# What is the average life span of a sump pump?



## Fred311 (Jan 26, 2010)

Do folks arbitrariliy replace storm water, basement foundation drain tile sump pumps or wait until they die. How long do they last these days?

Thanks.


----------



## Scuba_Dave (Jan 16, 2009)

How long they last depends upon how much they are used & operating conditions


----------



## meboatermike (Oct 29, 2009)

Well I do not know the average time they will last -- i think it will depend on many factors.

However, I do know that my father-in-law has a spare on hand for when one does fail as he needs to rely on them keeping water off from his boiler. :whistling2:


----------



## AndrewF (Dec 29, 2008)

I keep a spare one on hand as well. When they go out at 11pm at night and you have water in the basement, who wants to wait until the next morning to buy one? I do have plans to put two pumps in the pit and have one on a battery.

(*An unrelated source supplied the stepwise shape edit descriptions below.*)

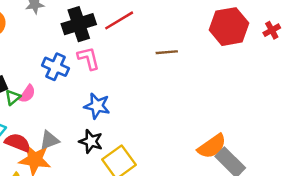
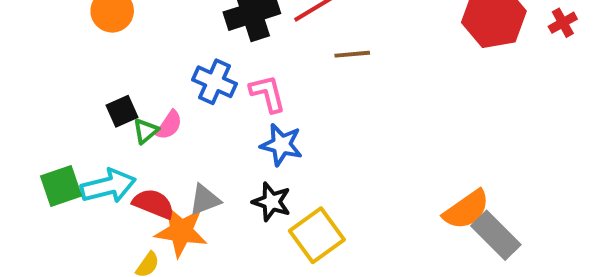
brown line: (167, 52) -> (352, 54), moved
pink L-shape: (89, 58) -> (268, 94), moved

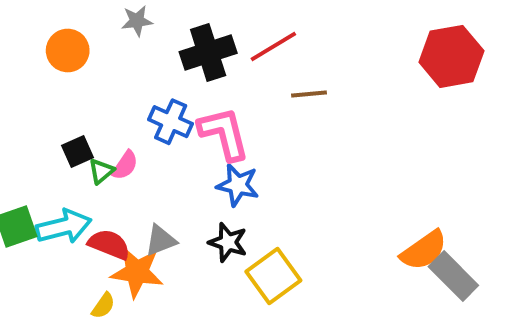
pink L-shape: (268, 94) -> (224, 134), size x1.4

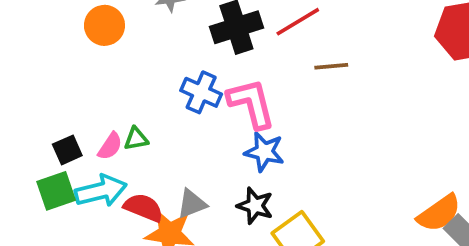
black square: (78, 151) -> (67, 150), moved
pink semicircle: (125, 165) -> (110, 146), moved
green triangle: (101, 171) -> (136, 139), turned 30

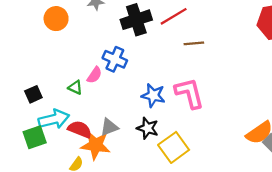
pink L-shape: (251, 103) -> (189, 93), moved
green triangle: (136, 139) -> (75, 88), turned 35
pink semicircle: (110, 146) -> (94, 75), moved
green square: (56, 191) -> (35, 137), moved

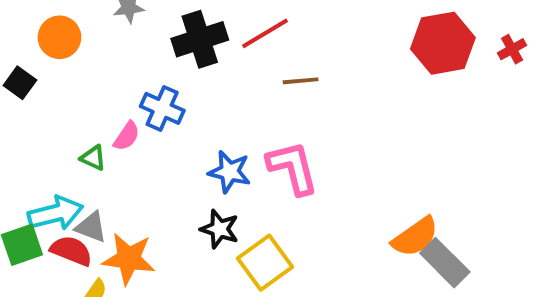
black square: (33, 94) -> (20, 83), moved, turned -30
gray triangle: (109, 127) -> (91, 227), moved, turned 42
red semicircle: (80, 129) -> (71, 251), moved

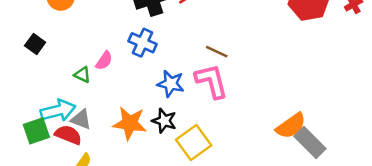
brown line: (301, 81) -> (217, 52), moved, turned 30
black square: (20, 83) -> (35, 44), moved
blue cross: (162, 108) -> (143, 43), moved
orange star: (129, 259) -> (130, 123), moved

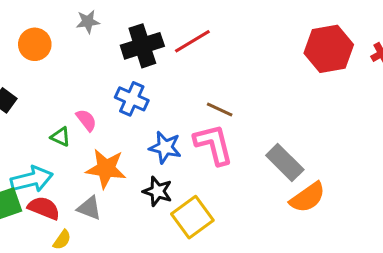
pink semicircle: (104, 61) -> (86, 120), turned -72
gray triangle: (81, 119) -> (89, 208), moved
orange star: (130, 123) -> (106, 169), moved
gray rectangle: (310, 142) -> (285, 163), moved

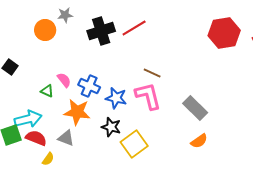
orange circle: (35, 44) -> (45, 30), moved
blue cross: (132, 99) -> (89, 86), moved
orange semicircle: (308, 197) -> (199, 141), moved, size x0.7

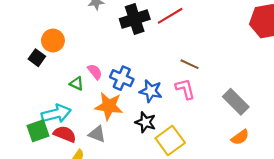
orange circle: (45, 30) -> (53, 41), moved
pink L-shape: (148, 96) -> (185, 89), size x0.7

My pump runs between 8-24 times a day...yes, I monitor it  

The previous pump was submersible pump, the one I got to replace it, is a traditional pump with the motor above the water level with a shaft down to the impeller.


----------



## Bob Mariani (Dec 1, 2008)

I have one (cheap one) in a pond that has worked for three years 24/7


----------



## Scuba_Dave (Jan 16, 2009)

And Odds are they will usually die when there are heavy rains & everyone is trying to buy one
I remember one rain storm the local HD was out, customers & employees were looking for anything that pumped water

I think a pump is $70 - cheap insurance
I do have 2, submersible one I use in my pool to pump it down
Then I have a few pumps for my saltwater tanks
One can pump 5000g per hour


----------



## ferris13 (Sep 25, 2009)

HD RIDGID brand pumps have a lifetime warranty. If it fails you simply take it in and they swap it out, no receipt needed. They just need to be able to verify the HP of the pump. At least this was my experience last year. I have a spare too.


----------



## rudolph58 (Mar 11, 2009)

very true


----------



## handy man88 (Jan 23, 2007)

If you want something multipurpose that you could use to back up your sump pump, consider this also:

http://www.lowes.com/pd_195953-20097-9341611_0_?productId=1056745&Ntt=shop&Ntk=i_products&pl=1&currentURL=/pl__0__s?newSearch=true$Ntt=shop$y=0$x=0

http://www.shopvac.com/vacs/detail.asp?ID=180&HdnSource=index&StoreID=


----------